According to the invention, through the research on an NAD kinase enzymatic mechanism, an enzyme activator with a proper concentration is screened and added, the activity of the enzyme is activated, and meanwhile, the enzyme plays a role of a bridge when the enzyme is combined with a substrate, on the basis, after the enzymatic reaction temperature, the substrate concentration, the enzyme substrate ratio, the substrate adding mode and the like are optimized, the concentration of nicotinamide adenine dinucleotide phosphate reaches 98g/L, the conversion rate reaches about 98.5 percent, and the nicotinamide adenine dinucleotide phosphate is the highest level reported in the current literature. An enzymatic reaction channel is constructed under the action of an enzyme activator, the enzymatic reaction time is shortened to 3h, meanwhile, the substrate adding mode is changed into continuous flow addition, the inhibition effect of the substrate on the reaction is avoided, and the high-conversion-rate production after the system is amplified is realized.

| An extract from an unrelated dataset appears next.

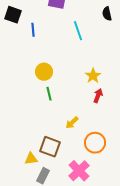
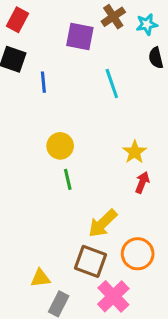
yellow arrow: (72, 123) -> (103, 223), size x1.5
brown square: (50, 147) -> (91, 261), moved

In addition, metaphosphate is used as a phosphate group donor instead of ATP, so that the cost of raw materials is greatly reduced, the operation is simple, the reaction is thorough, and the industrial and large-scale production is easy to realize.

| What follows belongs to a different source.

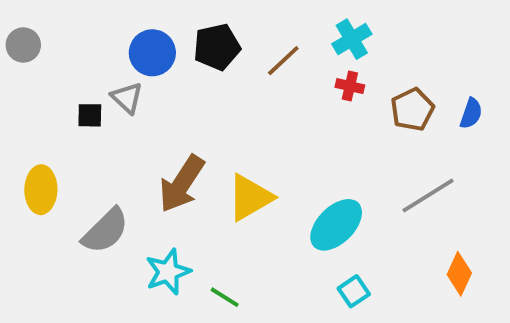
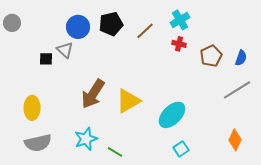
yellow ellipse: (41, 190) -> (32, 108), moved
gray line: (428, 196) -> (237, 90), moved
gray semicircle: (105, 231) -> (38, 143), moved, turned 32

In the description of the present invention, numerous specific details are set forth. It is understood, however, that embodiments of the invention may be practiced without these specific details. In some instances, well-known methods, structures and techniques have not been shown in detail in order not to obscure an understanding of this description.

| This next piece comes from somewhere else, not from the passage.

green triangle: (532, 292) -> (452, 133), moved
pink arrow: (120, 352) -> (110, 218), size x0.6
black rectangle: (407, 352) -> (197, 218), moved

The above embodiments are only used to illustrate the technical solution of the present invention, and not to limit the same; while the invention has been described in detail and with reference to the foregoing embodiments, it will be understood by those skilled in the art that: the technical solutions described in the foregoing embodiments may still be modified, or some or all of the technical features may be equivalently replaced; such modifications and substitutions do not depart from the spirit and scope of the present invention, and they should be construed as being included in the following claims and description.